3.17. We will improve access to postnatal physiotherapy to support women who need it to recover from birth. About one in three women will experience urinary incontinence after childbirth [85], one in ten faecal incontinence [86], and one in twelve pelvic organ proplapse. Physiotherapy is by far the most cost-effective intervention for preventing and treating mild to moderate incontinence and prolapse [87]. We will ensure that women have access to multidisciplinary pelvic health clinics and pathways across England via referral. Clinics can also provide training and support for local clinicians working with women, such as GPs and midwives.

3.18. All maternity services that do not deliver an accredited, evidence-based infant feeding programme, such as the UNICEF Baby Friendly Initiative, will begin the accreditation process in 2019/20. Only 57% of babies in England are currently born in an accredited ‘baby friendly’ environment. Our breastfeeding rates compare unfavourably with other countries in Europe [88]. There is substantial variation between parts of England, with 80% of children breastfed at 6-8 weeks in London compared to 32% in the North East [89].

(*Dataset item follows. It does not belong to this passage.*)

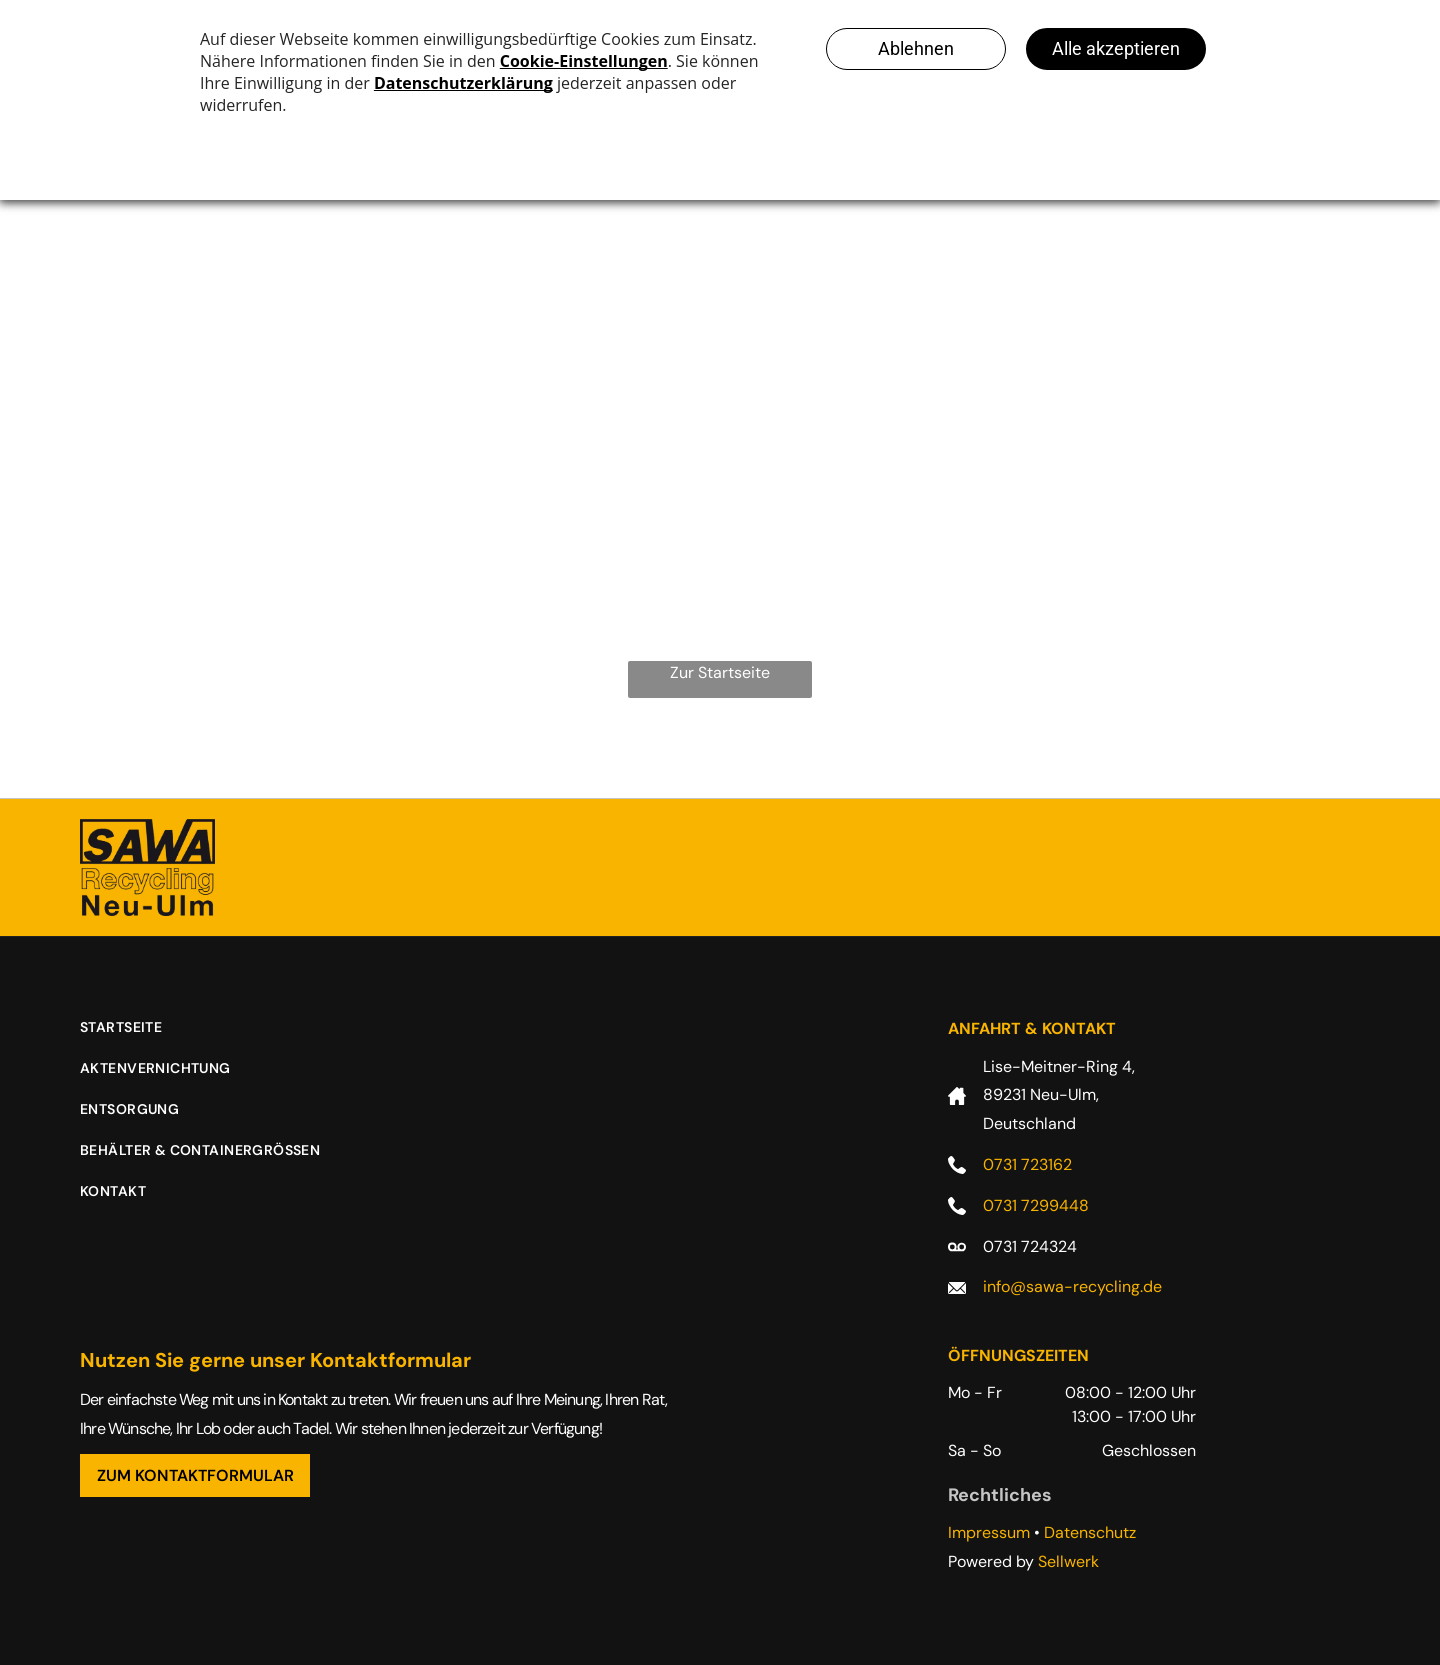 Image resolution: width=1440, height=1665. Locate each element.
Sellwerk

3.19. We will redesign and expand neonatal critical care services to improve the safety and effectiveness of services and experience of families.  In particular, we will address the shortage of neonatal capacity through the introduction of more Neonatal Intensive Care Cots where the Neonatal Critical Care Review has identified under capacity. We will improve triage within expert maternity and neonatal centres so that the right level of care is available to babies as close to the family home as possible. This will improve survival, safety and the quality of outcomes for babies.

3.20. We will develop our expert neonatal nursing workforce. This will mean extra neonatal nurses and expanded roles for some allied health professionals to support neonatal nurses.

3.21. We will enhance the experience of families during the worrying period of neonatal critical care. From 2021/22, care coordinators will work with families within each of the clinical neonatal networks across England to support families to become more involved in the care of their baby and invest in improved parental accommodation.